Saturday, January 18, 2020
The IRS Tried To Crack Down On Rich People Using An 'Abusive' Tax Deduction. It Hasn’t Gone So Well.
ProPublica, The IRS Tried to Crack Down on Rich People Using an “Abusive” Tax Deduction. It Hasn’t Gone So Well.:
In March 2019, the IRS added a scheme to its annual “Dirty Dozen” list of “the worst of the worst tax scams.” That same scheme was targeted, just weeks earlier, when the U.S. Department of Justice filed a fraud lawsuit against a handful of promoters allegedly responsible for generating more than $2 billion in improper tax write-offs.

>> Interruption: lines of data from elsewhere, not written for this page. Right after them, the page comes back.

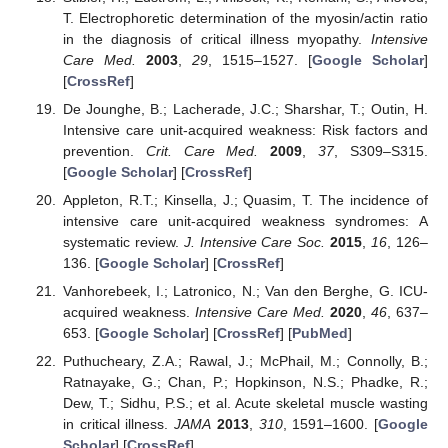
T. Electrophoretic determination of the myosin/actin ratio
in the diagnosis of critical illness myopathy.
Intensive
Care Med.
2003
,
29
, 1515–1527. [
Google Scholar
]
[
CrossRef
]
De Jounghe, B.; Lacherade, J.C.; Sharshar, T.; Outin, H.
Intensive care unit-acquired weakness: Risk factors and
prevention.
Crit. Care Med.
2009
,
37
, S309–S315.
[
Google Scholar
] [
CrossRef
]
Appleton, R.T.; Kinsella, J.; Quasim, T. The incidence of
intensive care unit-acquired weakness syndromes: A
systematic review.
J. Intensive Care Soc.
2015
,
16
, 126–
136. [
Google Scholar
] [
CrossRef
]
Vanhorebeek, I.; Latronico, N.; Van den Berghe, G. ICU-
acquired weakness.
Intensive Care Med.
2020
,
46
, 637–
653. [
Google Scholar
] [
CrossRef
] [
PubMed
]
Puthucheary, Z.A.; Rawal, J.; McPhail, M.; Connolly, B.;
Ratnayake, G.; Chan, P.; Hopkinson, N.S.; Phadke, R.;
Dew, T.; Sidhu, P.S.; et al. Acute skeletal muscle wasting
in critical illness.
JAMA
2013
,
310
, 1591–1600. [
Google
Scholar
] [
CrossRef
]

And the Senate Finance Committee has been investigating that very same racket, recently demanding thousands of pages of documents from six promoters. Lawmakers from both parties have introduced legislation to halt the same practice.

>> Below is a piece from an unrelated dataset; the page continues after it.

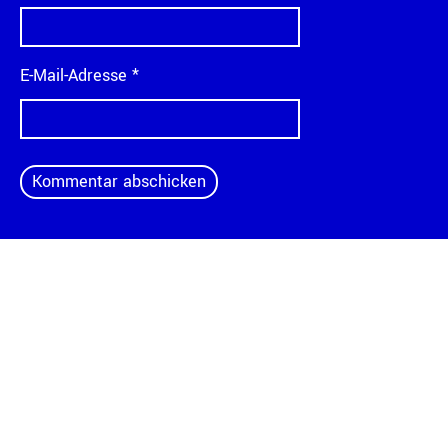
E-Mail-Adresse
*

The scheme they’re all trying to kill is what’s called a “syndicated conservation easement,” which the IRS calls “abusive” and says has resulted in bogus deductions for the rich that have cost the U.S. Treasury billions in revenues.
A conservation easement, in its original, legitimate form, is granted when a landowner permanently protects pristine land from development. In that scenario, the public enjoys the benefit of undeveloped land and the taxpayer gets a charitable deduction. By contrast, the syndicated form, created and packaged by profit-seeking middlemen known as “promoters,” involves buying up land, finding an appraiser willing to declare that it has huge development value and thus is worth many times the purchase price, then selling stakes in the deal to wealthy investors who extract tax deductions that are often five or more times what they put in. (ProPublica investigated syndicated easements in the 2017 article “The Billion-Dollar Loophole.”)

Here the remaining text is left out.